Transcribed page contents

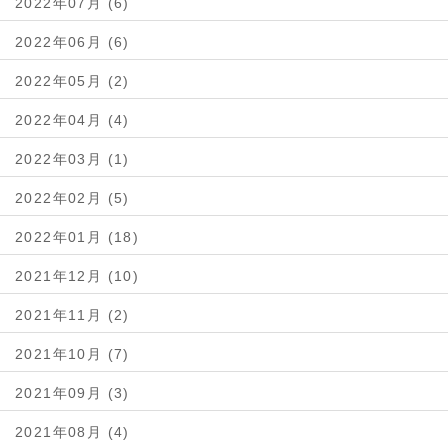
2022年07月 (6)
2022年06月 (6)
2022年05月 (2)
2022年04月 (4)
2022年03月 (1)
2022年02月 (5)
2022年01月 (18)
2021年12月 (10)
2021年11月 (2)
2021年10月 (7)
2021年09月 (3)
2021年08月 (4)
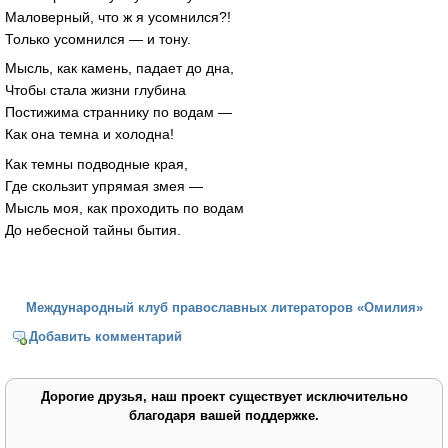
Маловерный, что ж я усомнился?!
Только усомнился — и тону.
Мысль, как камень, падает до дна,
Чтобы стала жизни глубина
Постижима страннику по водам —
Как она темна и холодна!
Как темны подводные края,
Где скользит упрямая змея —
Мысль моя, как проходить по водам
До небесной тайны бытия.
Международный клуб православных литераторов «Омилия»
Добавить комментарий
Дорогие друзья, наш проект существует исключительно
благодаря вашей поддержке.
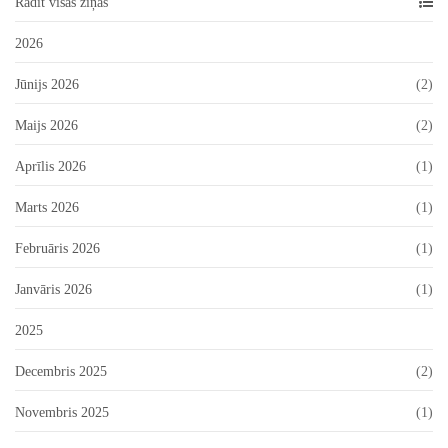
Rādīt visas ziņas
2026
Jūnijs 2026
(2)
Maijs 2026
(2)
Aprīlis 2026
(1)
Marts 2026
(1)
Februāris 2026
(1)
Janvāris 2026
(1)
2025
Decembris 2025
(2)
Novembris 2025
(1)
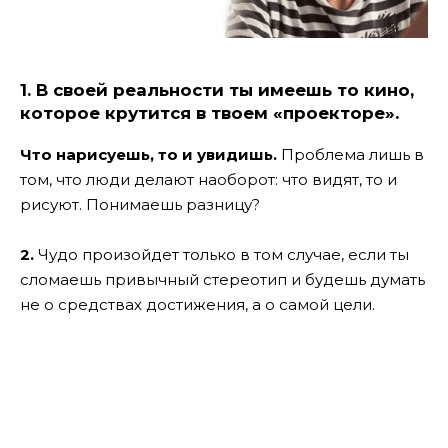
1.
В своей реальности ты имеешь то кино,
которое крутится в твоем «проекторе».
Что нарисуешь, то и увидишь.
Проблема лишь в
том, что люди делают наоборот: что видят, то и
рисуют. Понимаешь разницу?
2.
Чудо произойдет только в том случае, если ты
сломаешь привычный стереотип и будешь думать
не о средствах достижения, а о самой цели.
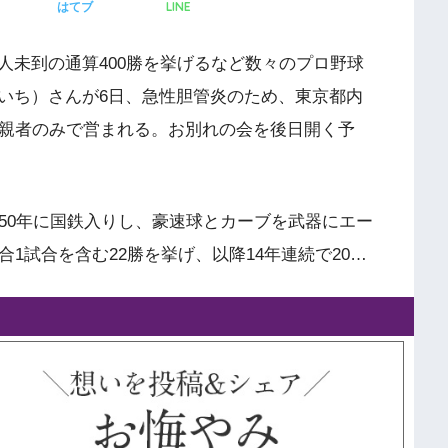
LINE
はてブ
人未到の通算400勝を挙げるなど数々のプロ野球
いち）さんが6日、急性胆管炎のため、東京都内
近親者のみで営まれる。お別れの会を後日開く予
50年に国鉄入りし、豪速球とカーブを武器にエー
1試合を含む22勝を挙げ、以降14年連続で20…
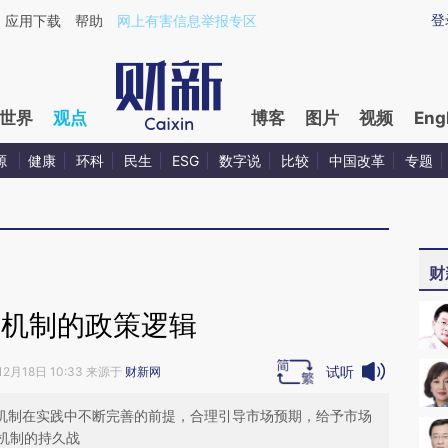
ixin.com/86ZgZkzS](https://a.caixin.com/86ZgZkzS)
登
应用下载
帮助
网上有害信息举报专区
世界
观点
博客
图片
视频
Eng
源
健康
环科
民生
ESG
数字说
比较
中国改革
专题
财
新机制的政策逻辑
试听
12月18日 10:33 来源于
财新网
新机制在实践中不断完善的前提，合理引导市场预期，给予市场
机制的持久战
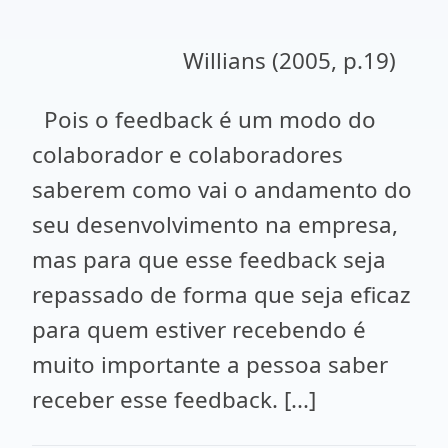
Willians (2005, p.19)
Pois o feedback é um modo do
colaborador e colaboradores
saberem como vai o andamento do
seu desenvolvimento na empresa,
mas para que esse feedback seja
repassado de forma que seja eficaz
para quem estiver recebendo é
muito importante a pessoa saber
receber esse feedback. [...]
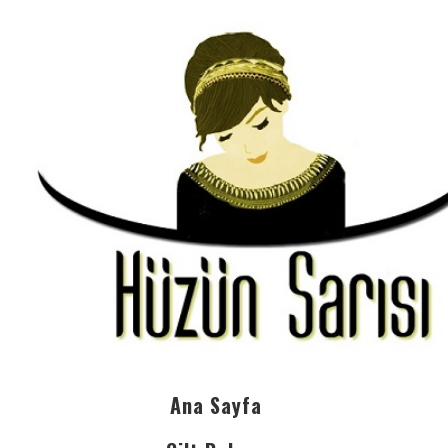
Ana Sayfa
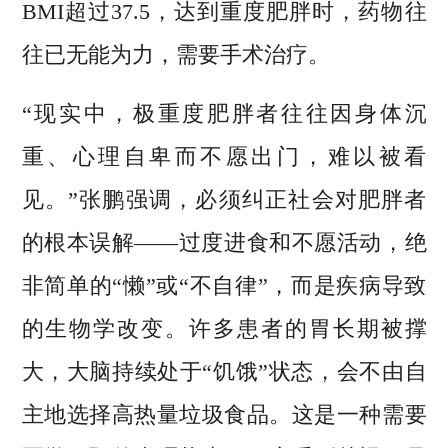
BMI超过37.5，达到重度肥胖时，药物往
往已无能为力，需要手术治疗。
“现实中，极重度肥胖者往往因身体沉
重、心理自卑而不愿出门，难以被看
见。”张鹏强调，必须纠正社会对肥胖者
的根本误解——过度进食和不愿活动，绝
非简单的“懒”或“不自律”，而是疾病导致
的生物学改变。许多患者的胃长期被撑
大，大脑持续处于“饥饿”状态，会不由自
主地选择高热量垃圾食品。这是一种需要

• What to work on: Your answer should hold only the lines from the line with "сломаешь привычный стереотип и будешь думать" through the closing line of the records, restated exactly and free of pictures.

• Exercise response:
сломаешь привычный стереотип и будешь думать
не о средствах достижения, а о самой цели.
LINE
はてブ
人未到の通算400勝を挙げるなど数々のプロ野球
いち）さんが6日、急性胆管炎のため、東京都内
近親者のみで営まれる。お別れの会を後日開く予
50年に国鉄入りし、豪速球とカーブを武器にエー
1試合を含む22勝を挙げ、以降14年連続で20…
ixin.com/86ZgZkzS](https://a.caixin.com/86ZgZkzS)
登
应用下载
帮助
网上有害信息举报专区
世界
观点
博客
图片
视频
Eng
源
健康
环科
民生
ESG
数字说
比较
中国改革
专题
财
新机制的政策逻辑
试听
12月18日 10:33 来源于
财新网
新机制在实践中不断完善的前提，合理引导市场预期，给予市场
机制的持久战
Willians (2005, p.19)
Pois o feedback é um modo do
colaborador e colaboradores
saberem como vai o andamento do
seu desenvolvimento na empresa,
mas para que esse feedback seja
repassado de forma que seja eficaz
para quem estiver recebendo é
muito importante a pessoa saber
receber esse feedback. [...]
Ana Sayfa
BMI超过37.5，达到重度肥胖时，药物往
往已无能为力，需要手术治疗。
“现实中，极重度肥胖者往往因身体沉
重、心理自卑而不愿出门，难以被看
见。”张鹏强调，必须纠正社会对肥胖者
的根本误解——过度进食和不愿活动，绝
非简单的“懒”或“不自律”，而是疾病导致
的生物学改变。许多患者的胃长期被撑
大，大脑持续处于“饥饿”状态，会不由自
主地选择高热量垃圾食品。这是一种需要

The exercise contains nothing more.